After two years at Codman Square, Headmaster McCoy announced his retirement. On June 3, 1957, Headmaster McCoy was honored by the Alumnae Association and a banquet was held in his honor to unveil McCoy’s portrait painted by Mrs. Griswold Tyng.On June 3, 1965, Louis A. McCoy died at the age of seventy seven.
Thomas F. Gately 1957-1965
Thomas F. Gately was born in 1895 and served in the US Navy in WW I. Headmaster from 1957 to 1966. Graduate of Boston College High School and Boston College 1920. He taught at Jamaica Plain High before becoming headmaster at GLS.
William T. Miller 1965-1966
“Our new headmaster, Mr. Miller, spent the year with us; we anxiously watched him enter GLS in September and mournfully watched him leave in June, 1966."

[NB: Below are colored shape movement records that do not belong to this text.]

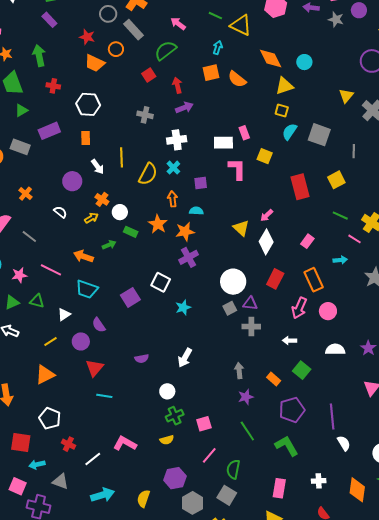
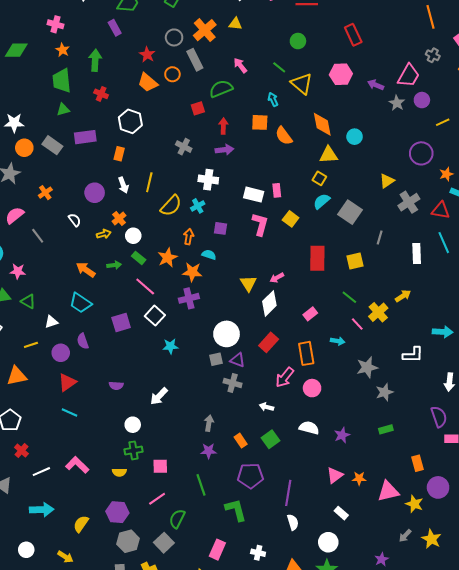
cyan arrow: (218, 48) -> (273, 99), turned -56
pink line: (51, 270) -> (145, 287), moved

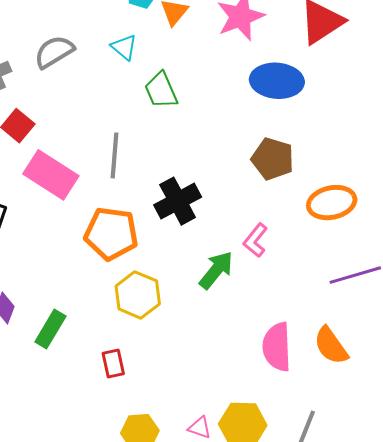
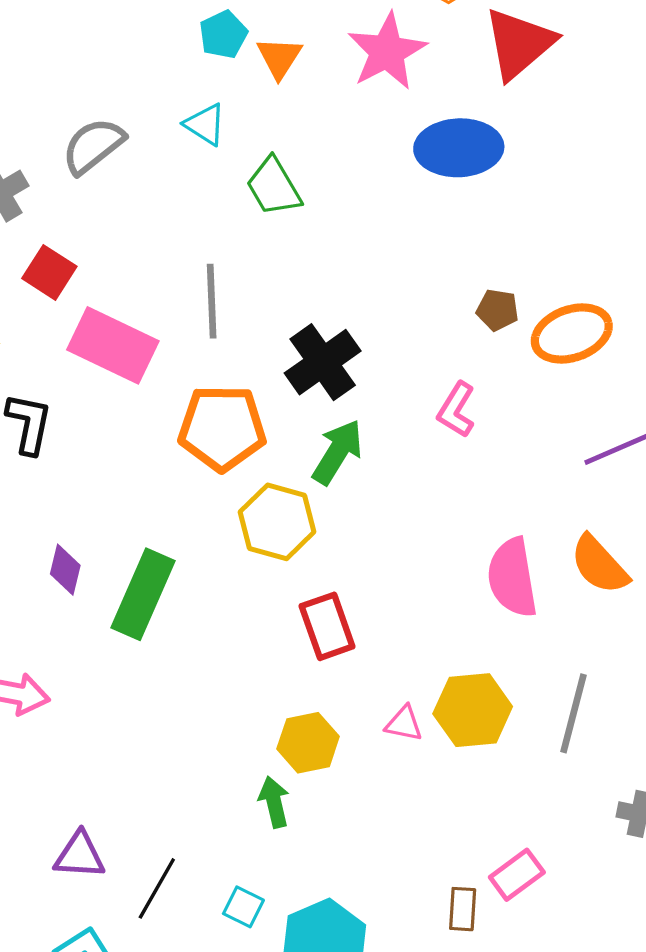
brown pentagon: (273, 159) -> (498, 310), moved, size x0.6
green arrow: (216, 270) -> (338, 452), moved
green rectangle: (50, 329) -> (143, 594), size x1.4
red rectangle: (113, 364) -> (327, 626), moved, size x1.4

Margaret C. Carroll 1966-1978
Margaret C. Carroll earned a BS degree from Teacher’s College Boston, a M.A. of education from Teachers College and BU. She taught science at Girls’ High from 1931-1950. She was head of Department of Science at Dorchester High School from 1950–57, head master at Roxbury Memorial High School for Girls from 1957–1959, headmaster of Boston Business School from 1959–1966 and GLS 1966-1978.
Margaret C. Carroll died on December 29, 2005 at 97. She was born June 17, 1908 in Boston. She is buried at St Joseph Cemetery in Boston.
Robert Binswanger (1983–1991)
Maria Garcia-Aaronson (1991–2009)
Emilia Pastor
History of the buildings Occupied by Girls’ Latin School and Boston Latin Academy 1878-2010.
1. West Newton Street South End, Boston First Building Occupied by Girls’ Latin School 1878-1907
After Girls’ Latin School was approved on November 27, 1877, the first classes were held on February 12, 1878. Girls’ Latin shared its first building with Girls’ High School. Built from 1869 through 1871, the school was at the time of its completion, the largest in New England and the most expensive school built in the United States. It occupied a 30,480-square-foot (2,832 m2) lot fronting on West Newton Street in the South End. West Newton Street was bounded on the north by Pembroke Street and on the west and east by Tremont and Shawmut Streets. In 1878, West Newton Street was a wide, dirt street and the sidewalks were brick. The Evangelical Zionist Church was to the left of the school and to the right was a row of brick townhouses with classic Bostonian double-bowed fronts.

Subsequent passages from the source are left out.